Book Review: Yellow Wife by Sadeqa Johnson

Simran Taneja
Simran Taneja
Yellow wife book cover

Sadeqa Johnson, the internationally best-selling author of four novels, recipient of the National Book Club Award, the Phillis Wheatley Award, and the USA Best Book Award for best fiction, yet again establishes her quintessence in time’s remembrance, with her latest release “Yellow Wife”. The book, originally published on 12 January 2021 by Simon & Schuster, is a coming-of-age, historical fiction that assures and reassures an unabridged immersion into a world of emotions, expressions, and exuberance. Called “wholly engrossing” by New York Times bestselling author Kathleen Grissom, this harrowing tale follows an enslaved woman forced to barter love and freedom while living in the most infamous slave jail in Virginia.

A thought-provoking page-turner, the novel delineates a most difficult time- the slave era. There is pain and tragedy, but also great joy, in this powerfully vivid narration.

The story begins in the 1850s, wherein, Johnson’s protagonist Pheby Delores Brown is 17 and is a resident at the Bell Plantation, Charles City, Virginia. Pheby is mulatto, with a “yellow complexion” and graceful wavy hair, a charmer that appeals to many eyes and admirers, particularly white slave masters.

She and her mother, Ruth, a well-known healer, are inseparable, and Jacob Bell, the plantation owner, treated them “exceptionally” in wake of nothing but her mother’s rape by Master Jacob and her subsequent forced sexual experiences with him. Ruth, restrained from any alternative but to obey his orders, leverages against his lust the commitment to release Pheby free on her 18th birthday.

Pheby was shielded from much of the horrors of slavery as a child. Miss Sally, Master Jacob’s late sister, in her favoritism toward Pheby taught her to play the piano, read and write, and against the laws of slavery, expounded on her multifarious skills and abilities. At 17, concurrently anticipating her freedom, she falls in love with Essex Henry, an imprisoned young man with his escape plans. But things don’t pan out as planned, not even close.

Contrary to the ideal life she envisaged with the love of her life, she is unexpectedly shoved into the abyss of slavery at the infamous Devil’s Half Acre, a jail in Richmond, Virginia, by Jacob’s younger wife, Delphina, who bitterly resented Ruth and Pheby. She was driven from the only home she had ever known into a nightmare of brutality, torture, and profound misery. And that marked the beginning of the end. The overwhelming, stimulating, and extraordinary journey of a woman.

As Pheby is confronted by unexpected deaths, betrayal, and senseless cruelty, she ripes, evolves, and thrives. She is forced to traverse catastrophes, from the whims of Missus Delphina, Master Jacob’s spiteful wife, to the ruthless plantation overseer Snitch, or the unpleasant driver named Reade, and eventually Devil’s Half Acre’s owner, Rubin Lapier, or as Pheby calls him — the Jailer.

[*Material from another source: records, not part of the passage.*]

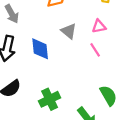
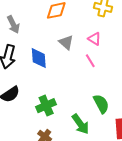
pink triangle: (99, 26) -> (94, 39), turned 40

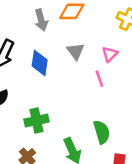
gray arrow: (13, 24) -> (41, 20), moved
pink triangle: (94, 39) -> (110, 54), turned 32

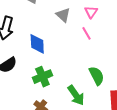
blue diamond: (40, 63) -> (37, 44), moved

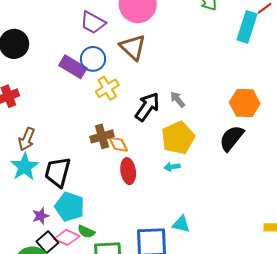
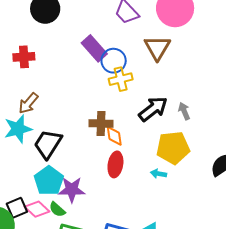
blue circle: (93, 59) -> (114, 61), moved
purple star: (41, 216) -> (72, 190), moved, size x1.5

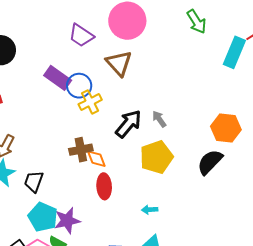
black trapezoid: (48, 144) -> (34, 181), size x0.7
cyan arrow: (159, 174) -> (150, 210), moved

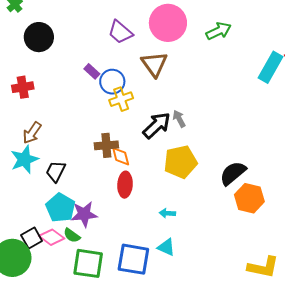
green arrow: (197, 22) -> (219, 31), moved, turned -90
purple rectangle: (58, 78) -> (92, 71), size x0.6
gray arrow: (159, 119) -> (179, 119), moved
orange hexagon: (226, 128) -> (249, 198), moved

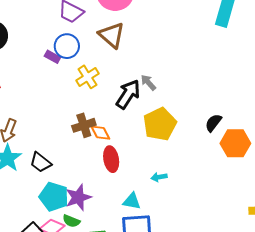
blue circle: (112, 82) -> (67, 46), moved
black trapezoid: (56, 171) -> (41, 162), turned -65
black semicircle: (233, 173) -> (213, 123), size x0.7
cyan triangle: (166, 247) -> (132, 201), moved

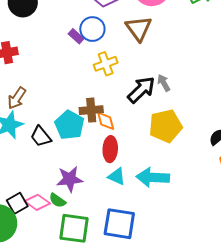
cyan arrow: (159, 177) -> (153, 177), size x2.0
cyan pentagon: (54, 197) -> (69, 125), moved
cyan triangle: (132, 201) -> (117, 176), moved

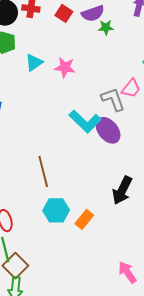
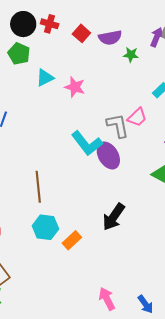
green star: (106, 27) -> (131, 55), moved

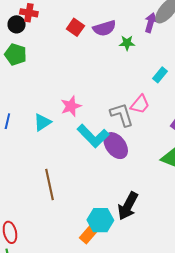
black circle: (23, 24) -> (17, 24), size x0.7
red cross: (50, 24) -> (29, 13), moved
cyan triangle: (45, 78) -> (42, 122), moved
pink star: (75, 87) -> (71, 106), moved, turned -30
cyan hexagon: (45, 227) -> (100, 220), moved

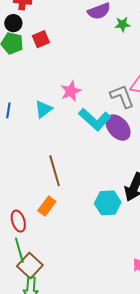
black circle: (17, 24) -> (13, 23), moved
red square: (75, 27) -> (41, 39), moved, turned 36
orange rectangle: (89, 234) -> (47, 206), moved

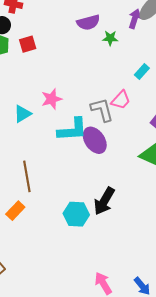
cyan L-shape: (95, 119) -> (72, 130), turned -52

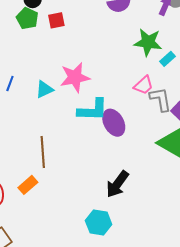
green star: (110, 38) -> (148, 42), moved, size x1.8
pink star: (52, 99) -> (75, 77), size x1.4
gray L-shape: (102, 110) -> (160, 99), moved
cyan hexagon: (76, 214) -> (99, 223), moved

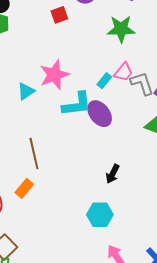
red square: (56, 20) -> (59, 15), moved
cyan rectangle: (167, 59) -> (104, 81), moved
black arrow: (117, 184) -> (113, 174), size x0.7

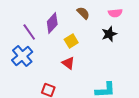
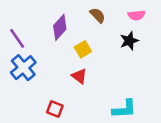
purple line: (29, 32) -> (17, 38), moved

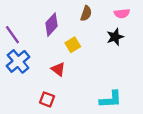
brown semicircle: (98, 15) -> (86, 13), turned 64
red triangle: (79, 76) -> (58, 69), moved

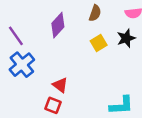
yellow square: (73, 45) -> (99, 43), moved
red triangle: (58, 69) -> (60, 85), moved

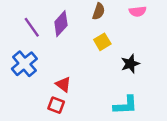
purple line: (16, 36) -> (32, 27), moved
black star: (126, 38) -> (130, 64), moved

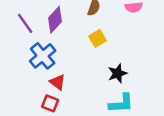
blue cross: (24, 64) -> (43, 56), moved
black star: (130, 64) -> (117, 73), moved

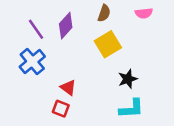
yellow square: (98, 38) -> (108, 44), size x1.5
blue cross: (43, 56) -> (32, 62), moved

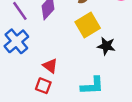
black star: (128, 79) -> (106, 46), moved, turned 30
cyan L-shape: (131, 109) -> (92, 86), moved

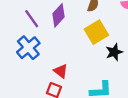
black star: (106, 46) -> (114, 52), turned -30

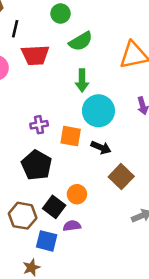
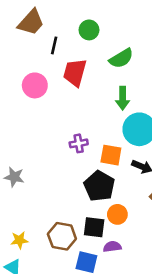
green circle: (61, 14) -> (89, 30), moved
red trapezoid: (35, 55) -> (75, 73), turned 108
black pentagon: (37, 165) -> (99, 186), moved
black square: (54, 207) -> (94, 227), turned -30

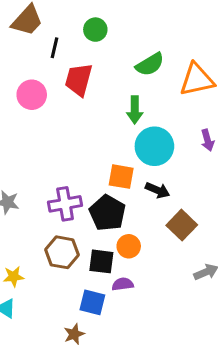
green semicircle: (121, 58) -> (150, 64), moved
purple cross: (79, 143) -> (65, 204), moved, size x1.5
brown hexagon: (62, 236) -> (62, 252), moved

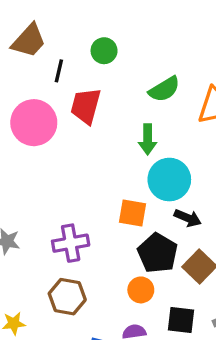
pink circle: (32, 95) -> (34, 123), size x1.4
black arrow: (157, 190) -> (188, 218), moved
black pentagon: (107, 213) -> (158, 253), moved
black square: (101, 261) -> (181, 320), moved

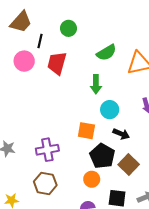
pink circle: (34, 123) -> (24, 61), moved, size x0.7
cyan circle: (169, 180) -> (110, 110), size x0.7

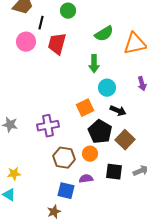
orange square: (86, 131) -> (85, 108), turned -36
brown hexagon: (45, 183) -> (64, 158), moved

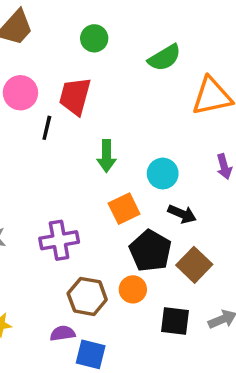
black line: (41, 23) -> (47, 128), moved
green semicircle: (104, 34) -> (164, 58), moved
green arrow: (94, 64) -> (106, 156), moved
purple semicircle: (86, 179) -> (63, 333), moved

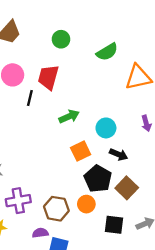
green arrow: (106, 156) -> (69, 116), turned -114
purple cross: (59, 240) -> (18, 201), moved

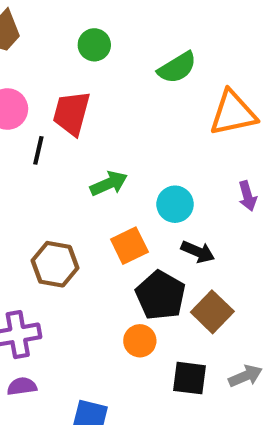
brown hexagon: (56, 209) -> (55, 264), moved
purple semicircle: (40, 233) -> (22, 386), moved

The story is heartbreaking, and Johnson doesn’t shy away from the horrors bestowed upon the enslaved. Through her intricately developed characters, embracing a diverse and conclusive spectrum of emotions and experiences, the author devises an authentic countenance of slavery in the world of literature.
Although Pheby Delores Brown is a fictitious character, she was inspired by a real-life woman, Mary Lumpkin, Robert Lumpkin’s enslaved concubine. He was a notorious white slave trader who owned and ran Devil’s Half Acre, a real place that was part of a slave-trading facility Lumpkin established in 1840 and comprised a guesthouse, bar, and auction block. From 1844 until 1865, the jail was an infamous holding facility and “breaking centre” for more than 300,000 enslaved individuals, according to Johnson’s author’s note.

The book not only provokes inspiration through Pheby’s unparalleled strength, resilience, courage, and determination, consistently and unwaveringly apparent throughout the course of the novel, and that too in correspondence with her compassion and care for the “fancy women”, but also bespeaks of transcendence, subtly yet boldly visible in the eyes of Pheby, in the joy and delight she seeks and attains through her children. From her ruination to her ulterior rejuvenation, the character invigorates the senses for the moment and beyond.

At the very core, the concealed tenderness of unconditional motherhood, also expresses itself in Ruth’s sacrifices and protection for her child, notwithstanding how she was born.

The book, encompassing the tenacious survival of a woman in the face of death, misery, and uncommon turmoil, is just rightly paced, with an excellent amalgamation of the heart and mind. Accurately researched and well-structured with a lucid depiction of violence and a lot more, it stirs you just where it should. In all certainty, it is a horrifying yet riveting tale, that promises disbelief and deep involvement throughout, and ultimately indispensable contentment.